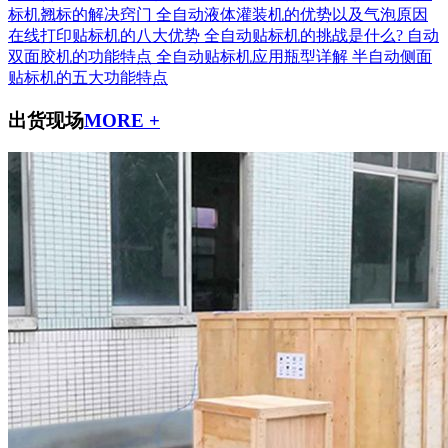
标机翘标的解决窍门
全自动液体灌装机的优势以及气泡原因
在线打印贴标机的八大优势
全自动贴标机的挑战是什么?
自动
双面胶机的功能特点
全自动贴标机应用瓶型详解
半自动侧面
贴标机的五大功能特点
出货现场
MORE +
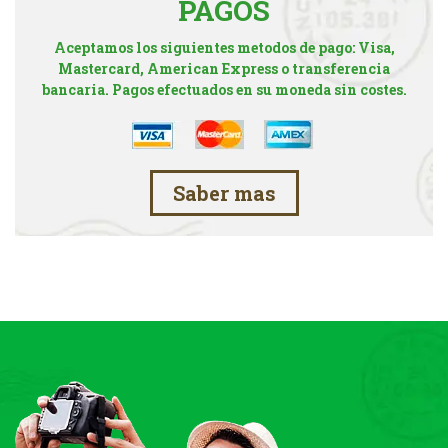
PAGOS
Aceptamos los siguientes metodos de pago: Visa,
Mastercard, American Express o transferencia
bancaria. Pagos efectuados en su moneda sin costes.
Saber mas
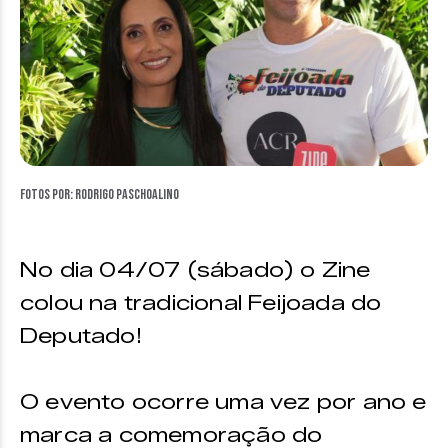
Fotos por: Rodrigo Paschoalino
No dia 04/07 (sábado) o Zine
colou na tradicional Feijoada do
Deputado!
O evento ocorre uma vez por ano e
marca a comemoração do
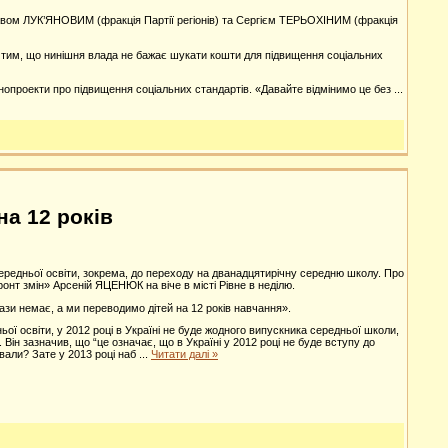
лавом ЛУК’ЯНОВИМ (фракція Партії регіонів) та Сергієм ТЕРЬОХІНИМ (фракція
я тим, що нинішня влада не бажає шукати кошти для підвищення соціальних
нопроекти про підвищення соціальних стандартів. «Давайте відмінимо це без
...
а 12 років
ередньої освіти, зокрема, до переходу на дванадцятирічну середню школу. Про
ронт змін» Арсеній ЯЦЕНЮК на віче в місті Рівне в неділю.
бази немає, а ми переводимо дітей на 12 років навчання».
ї освіти, у 2012 році в Україні не буде жодного випускника середньої школи,
. Він зазначив, що “це означає, що в Україні у 2012 році не буде вступу до
вали? Зате у 2013 році наб
...
Читати далі »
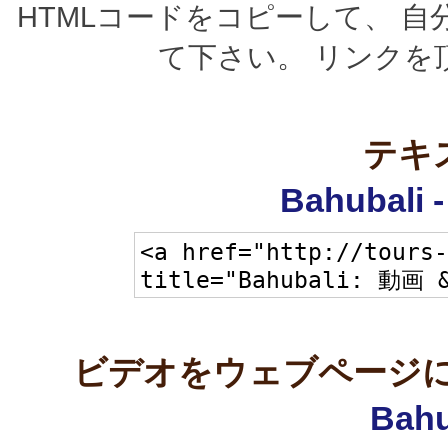
HTMLコードをコピーして、 
て下さい。 リンクを
テキ
Bahubali
ビデオをウェブページに
Bahu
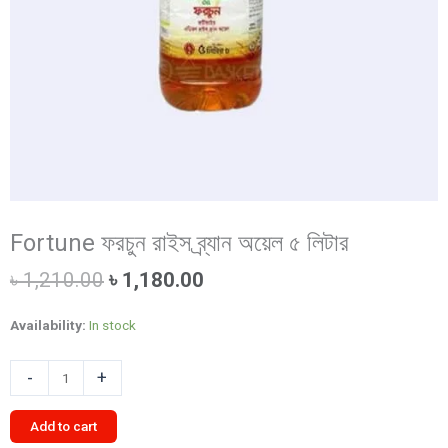
Fortune ফরচুন রাইস ব্র্যান অয়েল ৫ লিটার
Original
Current
৳
1,210.00
৳
1,180.00
price
price
was:
is:
Availability:
In stock
৳ 1,210.00.
৳ 1,180.00.
Fortune
-
+
ফরচুন
রাইস
Add to cart
ব্র্যান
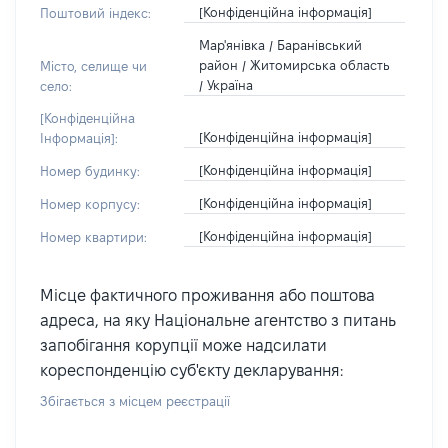
[Конфіденційна інформація]
Поштовий індекс:
Мар'янівка / Баранівський
район / Житомирська область
Місто, селище чи
/ Україна
село:
[Конфіденційна
[Конфіденційна інформація]
Інформація]:
[Конфіденційна інформація]
Номер будинку:
[Конфіденційна інформація]
Номер корпусу:
[Конфіденційна інформація]
Номер квартири:
Місце фактичного проживання або поштова
адреса, на яку Національне агентство з питань
запобігання корупції може надсилати
кореспонденцію суб'єкту декларування:
Збігається з місцем реєстрації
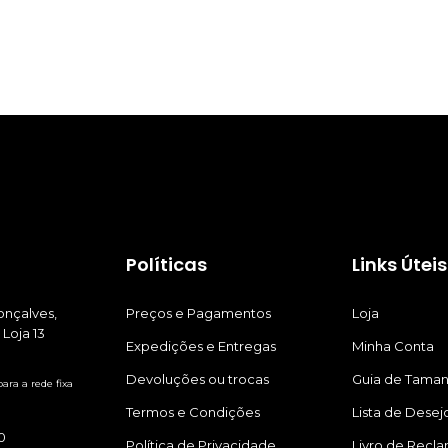
Políticas
Links Úteis
nçalves,
Preços e Pagamentos
Loja
 Loja 13
Expedições e Entregas
Minha Conta
Devoluções ou trocas
Guia de Tama
ra a rede fixa
Termos e Condições
Lista de Desej
0
Política de Privacidade
Livro de Recl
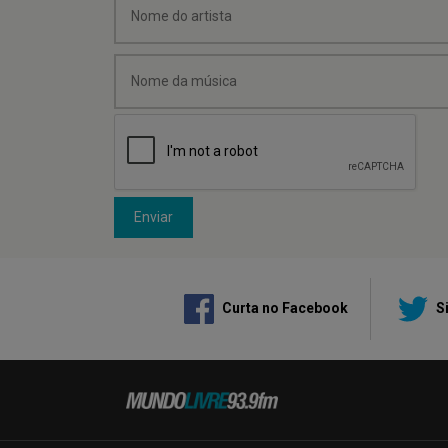
Enviar
Curta no Facebook
Si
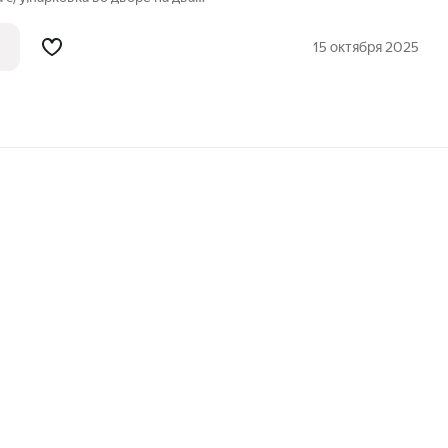
альтированный проезд к дому. Развитая
ко водохранилище, остановки
15 октября 2025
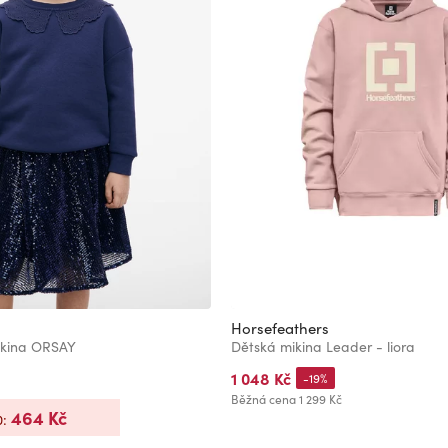
Horsefeathers
ikina ORSAY
Dětská mikina Leader - liora
1 048 Kč
-19%
Běžná cena
1 299 Kč
464 Kč
0:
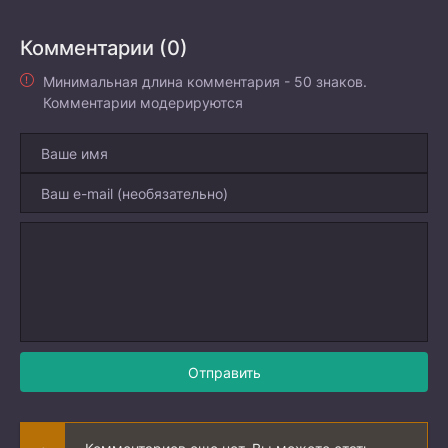
Комментарии (0)
Минимальная длина комментария - 50 знаков.
Комментарии модерируются
Отправить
━━━━
REQUIRED ACTION →
Leave the pictures out and reproduce each record exactly as written.

SOLUTION TO THE PROBLEM →
标机翘标的解决窍门
全自动液体灌装机的优势以及气泡原因
在线打印贴标机的八大优势
全自动贴标机的挑战是什么?
自动
双面胶机的功能特点
全自动贴标机应用瓶型详解
半自动侧面
贴标机的五大功能特点
出货现场
MORE +
PAGOS
Aceptamos los siguientes metodos de pago: Visa,
Mastercard, American Express o transferencia
bancaria. Pagos efectuados en su moneda sin costes.
Saber mas
Fotos por: Rodrigo Paschoalino
No dia 04/07 (sábado) o Zine
colou na tradicional Feijoada do
Deputado!
O evento ocorre uma vez por ano e
marca a comemoração do
лавом ЛУК’ЯНОВИМ (фракція Партії регіонів) та Сергієм ТЕРЬОХІНИМ (фракція
я тим, що нинішня влада не бажає шукати кошти для підвищення соціальних
нопроекти про підвищення соціальних стандартів. «Давайте відмінимо це без
...
а 12 років
ередньої освіти, зокрема, до переходу на дванадцятирічну середню школу. Про
ронт змін» Арсеній ЯЦЕНЮК на віче в місті Рівне в неділю.
бази немає, а ми переводимо дітей на 12 років навчання».
ї освіти, у 2012 році в Україні не буде жодного випускника середньої школи,
. Він зазначив, що “це означає, що в Україні у 2012 році не буде вступу до
вали? Зате у 2013 році наб
...
Читати далі »
HTMLコードをコピーして、 
て下さい。 リンクを
テキ
Bahubali
ビデオをウェブページに
Bahu
Fortune ফরচুন রাইস ব্র্যান অয়েল ৫ লিটার
Original
Current
৳
1,210.00
৳
1,180.00
price
price
was:
is:
Availability:
In stock
৳ 1,210.00.
৳ 1,180.00.
Fortune
-
+
ফরচুন
রাইস
Add to cart
ব্র্যান
[Конфіденційна інформація]
Поштовий індекс:
Мар'янівка / Баранівський
район / Житомирська область
Місто, селище чи
/ Україна
село:
[Конфіденційна
[Конфіденційна інформація]
Інформація]:
[Конфіденційна інформація]
Номер будинку:
[Конфіденційна інформація]
Номер корпусу:
[Конфіденційна інформація]
Номер квартири:
Місце фактичного проживання або поштова
адреса, на яку Національне агентство з питань
запобігання корупції може надсилати
кореспонденцію суб'єкту декларування:
Збігається з місцем реєстрації
Políticas
Links Úteis
nçalves,
Preços e Pagamentos
Loja
 Loja 13
Expedições e Entregas
Minha Conta
Devoluções ou trocas
Guia de Tama
ra a rede fixa
Termos e Condições
Lista de Desej
0
Política de Privacidade
Livro de Recl
Enviar
Curta no Facebook
Si
альтированный проезд к дому. Развитая
ко водохранилище, остановки
15 октября 2025
Horsefeathers
ikina ORSAY
Dětská mikina Leader - liora
1 048 Kč
-19%
Běžná cena
1 299 Kč
464 Kč
0:
Комментарии (0)
Минимальная длина комментария - 50 знаков.
Комментарии модерируются
Отправить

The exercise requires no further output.